Sample Syllabus: Core Elective Course on Computational Neuroscience: From biophysics to circuit dynamics and cognitive functions
Course director: Xiao-Jing Wang (Meyer Building, Room 752)
When: Fall semester, Mondays and Wednesdays, 9:00-10:30am Where: Meyer Room 760
Recitations: 1h once a week or 2h every other week. Time TBD Office hour: TBD
Description: This is a new, core elective course on computational neuroscience for NYU’s neuroscience program.
Computational Neuroscience is a highly cross-disciplinary field where theory and modeling are used to study how the brain works. The course will be an introduction to this subject, covering basic concepts and models, neural circuit mechanisms of various brain functions, such as information coding and processing, learning and memory, working memory, decision-making. The course is designed for students to become well versed in key concepts and tools, canonical circuit mechanisms and computational principles for cross-level understanding from neural biophysics to recurrent networks to functions and behavior.
The prerequisites are Math Tools (NEURL-GA.2201) and Systems Neuroscience (NEURL-GA2202), or permission by the course director. Some familiarity with differential equations is desirable.
Graduate students in the Systems and Computational Neuroscience track are recommended to take this course before more specialized elective computational courses; students from other fields are welcome, as well as higher level undergraduates majoring in diverse areas (ranging from Physics to Cognitive Science).
Grade will be based on class and recitation participation (20%), weekly reading (10%), regular homework that requires computer model simulations using Python (70%).
Weekly reading: 2-3 book chapters and papers
Reference books:
Theoretical Neuroscience, by P. Dayan and L. F. Abbott, MIT Press, 2001
Lecture Notes, Xiao-Jing Wang (Manuscript tentatively entitled “Computational Neuroscience of Elemental Cognition”).

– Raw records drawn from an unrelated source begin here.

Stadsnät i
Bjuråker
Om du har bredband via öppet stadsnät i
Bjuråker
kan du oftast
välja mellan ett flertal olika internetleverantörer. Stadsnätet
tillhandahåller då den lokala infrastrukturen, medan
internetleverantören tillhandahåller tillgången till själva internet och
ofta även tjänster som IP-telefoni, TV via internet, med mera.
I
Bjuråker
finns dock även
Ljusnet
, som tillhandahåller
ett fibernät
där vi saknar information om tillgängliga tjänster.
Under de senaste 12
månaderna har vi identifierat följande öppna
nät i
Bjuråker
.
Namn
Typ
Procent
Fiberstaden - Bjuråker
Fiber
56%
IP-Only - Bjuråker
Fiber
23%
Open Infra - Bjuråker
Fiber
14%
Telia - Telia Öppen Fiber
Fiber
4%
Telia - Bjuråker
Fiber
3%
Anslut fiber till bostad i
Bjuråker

Neuroscience: Exploring the Brain, by M. F. Bear, B. W. Connors and M. A. Paradiso, Lippincott Williams & Wilkins; 3rd Edition, 2006
The Synaptic Organization of the Brain, by G. M. Shepherd, Oxford University Press, 5th Edition, 2003
Biophysics of Computation, by C. Koch, Oxford University Press, 1999
Spikes, Decisions and Actions, by H. Wilson, Oxford University Press, 1999
Nonlinear Dynamics and Chaos, by S. Strogatz, Westview Press, 2nd Edition, 2001
Schedule
9/2 (Wednesday) Introduction to Neuroscience. Neural microcircuits, neocortex.
Biophysics of neural membrane and synapses 9/7 (Monday) Labor Day, no class
9/9 (Wednesday) integrate-and-fire model, Spike-frequency Adaptation.
(homework #1)
9/14 (Monday) Hodgkin-Huxley theory of action potential. (homework #2)

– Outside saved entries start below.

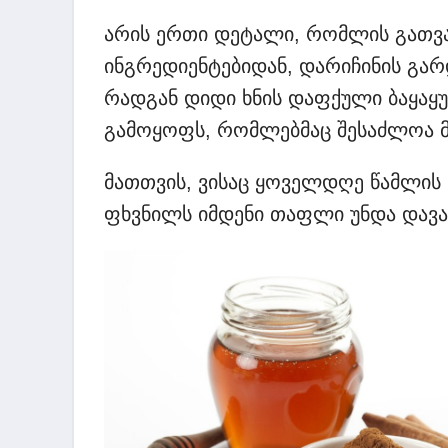
არის ერთი დეტალი, რომლის გათვა
ინგრედიენტებიდან, დარიჩინის გარ
რადგან დიდი ხნის დაფქული ბაყაყუ
გამოყოფს, რომლებმაც შესაძლოა მ
მათთვის, ვისაც ყოველდღე წამლის 
ფხვნილს იმდენი თაფლი უნდა დავამ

9/16 (Wednesday) Biophysics of synaptic interactions
9/21 (Monday) Short-term synaptic plasticity. (homework #3)
9/23 (Wednesday) Elements of graph theory and network science. 9/28 (Monday) Balanced excitatory-inhibitory recurrent circuits, neural
variability and noise correlation.
9/30 (Wednesday) Network synchronization. Mean-field theory (rate models versus spiking models).

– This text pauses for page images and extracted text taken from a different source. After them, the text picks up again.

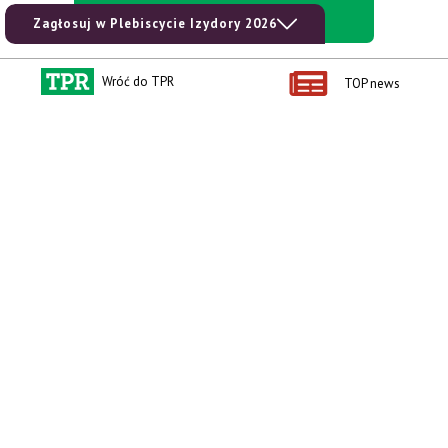
kup prenumeratę
Zagłosuj w Plebiscycie Izydory 2026
Wróć do TPR
TOP news
Kontakt i regulaminy
Przydatne linki
Kontakt
Ceny rolnicze
Reklama
Newsletter rolniczy
Polityka prywatności
Rolniczy Alert Cenowy
Regulamin
Pogoda
RODO
Ogłoszenia drobne
Konkursy TPR
e-Wydania TPR
Kącik Samotnych Serc
Porgram TV
agrarsklep.pl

10/5 (Monday) modeling the visual cortex. (homework #4)
10/7 (Wednesday) Population coding 10/12 (Monday) Population decoding 10/14 (Wednesday) Bayesian theory
10/19 (Monday) Multi-sensory integration
10/21 (Wednesday) High-dimensional neural population dynamics, manifold discovery
10/26 (Monday) SfN meeting, no class 10/28 (Wednesday) SfN meeting, no class
11/2 (Monday) Hebbian plasticity and homeostatic regulation. 11/3 (Thursday) Midterm grades due.
11/4 (Wednesday) Hopfield network model of associative memory. Attractor networks. (homework #5)
11/9 (Monday) Working memory and selective attention (homework #6) 11/11 (Wednesday) Decision-making from behavioral models to physiology. 11/16 (Monday) Neural circuit models of decision-making. (homework #7) 11/18 (Wednesday) Reinforcement learning
11/23 (Monday) Models of value-based choice. (homework #8). 11/25 (Wednesday) Basics of machine learning
11/30 (Monday) Training artificial neural networks. (homework #9)
12/2 (Wednesday) Recurrent neural networks and AI.
12/7 (Monday) Large-scale, multi-regional brain circuits: connectome & dynamics. (homework #10)
12/9 (Wednesday) Distributed cognition in the brain 12/21 (Monday) Final grades due.